Self-diagnosis: how self-monitoring sensors can help boost safety and save time
By Erik Tobler, regional product marketing manager, Honeywell
Today’s competitive environment has put increased pressure on design engineers to use highly reliable and accurate components but at a lower cost. To address this, component manufacturers have sparked innovation to deliver new component technologies such as sensors that meet these market dynamics. Today’s sensor technologies can provide incredible value and information immediately to a user, such as a pilot or aircraft operator, which can impact safety or even a business’s bottom line.
Proximity sensors, for instance, have advanced in recent years to become more cost effective and withstand harsh conditions, providing high measurement accuracy and health-monitoring systems to help operators immediately identify possible malfunctions with the sensor itself.
Taking it even further, contactless proximity sensors have advanced to offer greater performance reliability than their electromechanical predecessors. For harsh environments such as aircraft and heavy machinery, new contactless proximity sensor technologies such as eddy current killed oscillators (ECKO) have proven to be ideal, as they are cost effective and robust, and can support a wide range of electrical input capability ranges. These new sensors can also be built with technologies that can report sensor health status back to the control module. For example, it can alert a pilot that a sensor is malfunctioning, thus there is no need to divert the flight, and provides aircraft mechanics with precise diagnostic information to fix it faster.
What is ECKO technology?
ECKO technology is a delineation from inductive technology. ECKO proximity switches are non-contact, non-interactive sensors that are sensitive to all metals. These sensors consist of an oscillator, demodulator, level, and switching amplifier.

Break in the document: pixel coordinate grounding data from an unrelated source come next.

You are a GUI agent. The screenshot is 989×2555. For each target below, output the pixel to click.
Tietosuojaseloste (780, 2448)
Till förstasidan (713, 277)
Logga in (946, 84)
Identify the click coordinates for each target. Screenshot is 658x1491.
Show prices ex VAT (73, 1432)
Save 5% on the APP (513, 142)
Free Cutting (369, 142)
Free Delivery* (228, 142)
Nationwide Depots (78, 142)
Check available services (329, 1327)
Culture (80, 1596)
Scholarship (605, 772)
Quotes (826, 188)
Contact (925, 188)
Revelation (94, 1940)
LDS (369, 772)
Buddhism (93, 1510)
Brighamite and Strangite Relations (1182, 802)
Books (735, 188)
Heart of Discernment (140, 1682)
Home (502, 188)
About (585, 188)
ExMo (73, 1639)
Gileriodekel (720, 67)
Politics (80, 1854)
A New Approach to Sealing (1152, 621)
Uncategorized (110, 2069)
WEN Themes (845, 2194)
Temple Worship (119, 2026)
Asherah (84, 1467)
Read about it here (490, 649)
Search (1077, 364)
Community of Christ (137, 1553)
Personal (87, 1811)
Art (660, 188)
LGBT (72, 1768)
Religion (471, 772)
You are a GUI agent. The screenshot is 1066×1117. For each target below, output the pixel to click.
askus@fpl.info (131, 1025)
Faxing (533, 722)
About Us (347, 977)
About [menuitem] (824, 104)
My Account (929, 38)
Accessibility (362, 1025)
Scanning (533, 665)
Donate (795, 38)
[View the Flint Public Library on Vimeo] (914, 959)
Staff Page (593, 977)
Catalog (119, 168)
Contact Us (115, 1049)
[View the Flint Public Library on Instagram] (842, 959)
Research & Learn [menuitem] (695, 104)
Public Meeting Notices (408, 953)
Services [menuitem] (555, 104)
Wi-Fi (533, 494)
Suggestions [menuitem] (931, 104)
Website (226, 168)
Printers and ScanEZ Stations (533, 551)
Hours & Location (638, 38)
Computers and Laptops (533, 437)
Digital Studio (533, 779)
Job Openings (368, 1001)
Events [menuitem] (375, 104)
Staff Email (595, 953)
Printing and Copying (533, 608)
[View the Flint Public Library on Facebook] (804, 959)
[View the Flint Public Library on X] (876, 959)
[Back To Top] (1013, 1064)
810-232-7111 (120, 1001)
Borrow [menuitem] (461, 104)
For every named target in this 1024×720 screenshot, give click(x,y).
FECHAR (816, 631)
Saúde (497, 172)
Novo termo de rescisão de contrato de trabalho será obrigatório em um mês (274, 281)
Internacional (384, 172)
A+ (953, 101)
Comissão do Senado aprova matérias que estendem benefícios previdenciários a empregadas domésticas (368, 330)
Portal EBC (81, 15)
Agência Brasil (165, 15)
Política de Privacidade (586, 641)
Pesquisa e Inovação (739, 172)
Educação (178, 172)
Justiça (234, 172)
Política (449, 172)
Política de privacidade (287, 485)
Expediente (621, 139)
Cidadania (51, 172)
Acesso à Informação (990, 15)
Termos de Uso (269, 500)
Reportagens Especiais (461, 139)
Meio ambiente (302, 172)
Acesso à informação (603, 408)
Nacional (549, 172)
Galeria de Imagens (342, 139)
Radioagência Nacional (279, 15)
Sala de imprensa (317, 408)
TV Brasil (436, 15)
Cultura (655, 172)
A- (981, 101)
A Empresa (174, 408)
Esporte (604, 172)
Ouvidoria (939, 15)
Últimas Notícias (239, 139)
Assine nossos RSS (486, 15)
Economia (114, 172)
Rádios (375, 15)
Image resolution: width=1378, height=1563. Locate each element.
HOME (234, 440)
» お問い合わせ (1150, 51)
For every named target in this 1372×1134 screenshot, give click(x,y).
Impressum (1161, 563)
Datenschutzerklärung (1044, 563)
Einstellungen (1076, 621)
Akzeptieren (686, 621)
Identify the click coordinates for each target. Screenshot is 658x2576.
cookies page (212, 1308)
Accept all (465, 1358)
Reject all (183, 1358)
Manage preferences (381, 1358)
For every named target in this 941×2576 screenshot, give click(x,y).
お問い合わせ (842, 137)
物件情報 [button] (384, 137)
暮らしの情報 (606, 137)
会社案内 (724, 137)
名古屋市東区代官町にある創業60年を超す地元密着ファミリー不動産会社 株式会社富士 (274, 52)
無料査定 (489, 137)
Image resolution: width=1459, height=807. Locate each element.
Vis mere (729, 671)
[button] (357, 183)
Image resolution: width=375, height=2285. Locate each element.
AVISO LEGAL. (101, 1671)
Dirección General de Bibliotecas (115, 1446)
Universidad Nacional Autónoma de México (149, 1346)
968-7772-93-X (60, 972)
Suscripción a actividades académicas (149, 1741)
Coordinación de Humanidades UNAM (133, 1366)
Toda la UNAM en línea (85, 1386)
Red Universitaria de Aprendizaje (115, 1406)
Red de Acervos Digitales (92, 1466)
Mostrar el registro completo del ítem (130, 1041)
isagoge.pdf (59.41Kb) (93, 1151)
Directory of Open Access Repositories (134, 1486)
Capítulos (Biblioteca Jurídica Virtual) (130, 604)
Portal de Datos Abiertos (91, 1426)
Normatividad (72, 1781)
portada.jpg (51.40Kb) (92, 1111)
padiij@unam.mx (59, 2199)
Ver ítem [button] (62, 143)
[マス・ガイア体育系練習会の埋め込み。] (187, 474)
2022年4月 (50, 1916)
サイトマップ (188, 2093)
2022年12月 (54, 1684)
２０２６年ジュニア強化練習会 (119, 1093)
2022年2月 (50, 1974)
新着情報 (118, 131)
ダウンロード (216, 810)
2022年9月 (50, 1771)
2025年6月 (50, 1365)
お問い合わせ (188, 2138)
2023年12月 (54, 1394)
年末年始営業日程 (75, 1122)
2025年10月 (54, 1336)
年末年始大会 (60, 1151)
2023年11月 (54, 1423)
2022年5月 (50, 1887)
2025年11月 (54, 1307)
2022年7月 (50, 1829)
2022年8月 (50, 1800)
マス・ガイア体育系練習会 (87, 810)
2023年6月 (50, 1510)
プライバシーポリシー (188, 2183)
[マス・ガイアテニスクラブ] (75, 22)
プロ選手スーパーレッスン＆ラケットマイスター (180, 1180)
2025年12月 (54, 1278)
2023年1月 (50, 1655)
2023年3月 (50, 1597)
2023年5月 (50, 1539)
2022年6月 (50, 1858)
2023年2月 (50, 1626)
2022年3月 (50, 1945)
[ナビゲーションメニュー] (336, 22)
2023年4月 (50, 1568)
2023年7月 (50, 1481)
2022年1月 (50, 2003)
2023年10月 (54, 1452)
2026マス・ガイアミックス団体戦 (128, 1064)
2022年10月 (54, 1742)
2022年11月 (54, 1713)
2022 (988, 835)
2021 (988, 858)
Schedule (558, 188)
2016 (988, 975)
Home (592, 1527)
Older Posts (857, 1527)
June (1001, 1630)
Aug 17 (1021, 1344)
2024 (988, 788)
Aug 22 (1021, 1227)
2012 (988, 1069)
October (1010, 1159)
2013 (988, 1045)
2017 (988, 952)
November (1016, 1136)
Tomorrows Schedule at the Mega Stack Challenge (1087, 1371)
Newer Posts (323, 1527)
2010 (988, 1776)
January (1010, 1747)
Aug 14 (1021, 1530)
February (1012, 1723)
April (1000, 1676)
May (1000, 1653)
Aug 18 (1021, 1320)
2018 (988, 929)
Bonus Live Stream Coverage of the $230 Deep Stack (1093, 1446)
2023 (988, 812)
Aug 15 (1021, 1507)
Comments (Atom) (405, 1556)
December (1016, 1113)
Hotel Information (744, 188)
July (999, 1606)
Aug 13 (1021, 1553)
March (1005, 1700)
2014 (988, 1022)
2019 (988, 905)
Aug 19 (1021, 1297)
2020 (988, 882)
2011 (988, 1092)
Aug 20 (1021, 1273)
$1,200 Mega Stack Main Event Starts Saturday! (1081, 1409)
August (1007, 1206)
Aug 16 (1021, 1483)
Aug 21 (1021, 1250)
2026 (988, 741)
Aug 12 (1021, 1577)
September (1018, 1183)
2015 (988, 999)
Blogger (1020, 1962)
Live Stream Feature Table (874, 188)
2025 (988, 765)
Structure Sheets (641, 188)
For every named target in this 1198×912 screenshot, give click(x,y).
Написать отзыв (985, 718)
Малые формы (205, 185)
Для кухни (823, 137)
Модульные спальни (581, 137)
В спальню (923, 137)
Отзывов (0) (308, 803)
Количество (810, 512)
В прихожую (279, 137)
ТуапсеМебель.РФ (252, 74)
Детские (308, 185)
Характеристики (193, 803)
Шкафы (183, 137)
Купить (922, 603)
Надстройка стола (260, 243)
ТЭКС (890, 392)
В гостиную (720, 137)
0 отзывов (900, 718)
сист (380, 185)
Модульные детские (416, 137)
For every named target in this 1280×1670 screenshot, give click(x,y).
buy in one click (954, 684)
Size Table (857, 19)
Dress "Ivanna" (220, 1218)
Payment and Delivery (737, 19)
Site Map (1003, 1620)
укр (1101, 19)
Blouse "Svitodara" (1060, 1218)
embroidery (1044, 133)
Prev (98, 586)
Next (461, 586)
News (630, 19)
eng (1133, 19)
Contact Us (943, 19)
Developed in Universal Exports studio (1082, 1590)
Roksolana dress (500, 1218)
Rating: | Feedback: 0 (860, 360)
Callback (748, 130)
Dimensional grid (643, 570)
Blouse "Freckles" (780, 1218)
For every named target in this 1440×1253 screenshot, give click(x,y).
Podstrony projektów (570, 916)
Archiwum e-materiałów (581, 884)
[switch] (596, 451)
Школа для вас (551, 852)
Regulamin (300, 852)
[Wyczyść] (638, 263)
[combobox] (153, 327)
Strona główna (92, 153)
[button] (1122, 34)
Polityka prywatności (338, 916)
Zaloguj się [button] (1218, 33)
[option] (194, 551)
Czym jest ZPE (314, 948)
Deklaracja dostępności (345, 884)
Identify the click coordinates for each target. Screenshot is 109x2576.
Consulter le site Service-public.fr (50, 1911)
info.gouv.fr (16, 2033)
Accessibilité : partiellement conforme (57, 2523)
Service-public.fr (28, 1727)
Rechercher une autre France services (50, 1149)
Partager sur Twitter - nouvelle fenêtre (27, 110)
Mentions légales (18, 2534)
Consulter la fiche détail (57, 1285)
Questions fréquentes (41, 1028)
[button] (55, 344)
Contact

When a conductive object (or target) approaches the sensor’s oscillating electromagnetic field, Eddy currents are induced in the target and increase as the target gets closer to the sensor. In an ECKO-type proximity switch, the loss of energy to the target increases enough to kill the natural magnetic field oscillation of the sensor. This loss of oscillation is detected internally by the sensor and used to trigger the sensor’s output.
The advancements to these sensors have helped increase reliability because components have no moving parts that can wear out or require re-adjustment after use. Making for an easier design, they also do not require physical contact with the target, and are capable of monitoring the health of internal electronics.
Self-diagnosing a sensor’s health
Proximity sensors equipped with health monitoring technologies are new innovations and can provide operators with valuable information on the sensor’s condition that can have significant safety and business impact. For instance, a pilot who sees a fault light in his aircraft landing gear system can see during mid-flight if the landing gear is not completely stowed or if the proximity sensor itself has failed. This vital information can help the pilot decide whether to continue with the flight as normal, divert to the nearest airport, or delay the flight. Picking the right course of action can potentially save airline companies lost revenue and better ensure safety of the aircraft.
Additionally, sensor failure detection can be valuable in commercial aircraft maintenance and fault diagnosis because it allows for easier troubleshooting. If the proximity sensor has failed, this information can aid repair mechanics on the ground without a long and expensive troubleshooting session.
ECKO sensors today can be equipped with health monitoring capabilities to notify engineers or operators of potential issues with a sensor before or after the component fails. Most health monitoring technologies for sensors add a variable gain amplifier that keeps oscillation at a constant level and increases the current to maintain the oscillation amplitude. Like ECKO, health monitoring not only measures the eddy current losses caused by the target, but it also measures the current in the oscillation circuit instead of the oscillation amplitude. Health monitoring also adds additional circuitry to monitor critical circuitry for faults and normal operation.
A proximity sensor with health monitoring can provide continuous real-time diagnostics and customizable three-state outputs that allow operators to quickly discern whether a system problem is between system target faults or a sensor malfunction.
Sensors may be small components within an aircraft but these technologies can play a critical role. With cost being a factor for design engineers and operators, sensors today have evolved to provide accuracy and reliability in cost-effective packages. Not only are these sensors becoming more cost efficient to incorporate, but many can also provide valuable fault monitoring capabilities that can aid operators to make critical decisions that can improve safety and save operators time and money.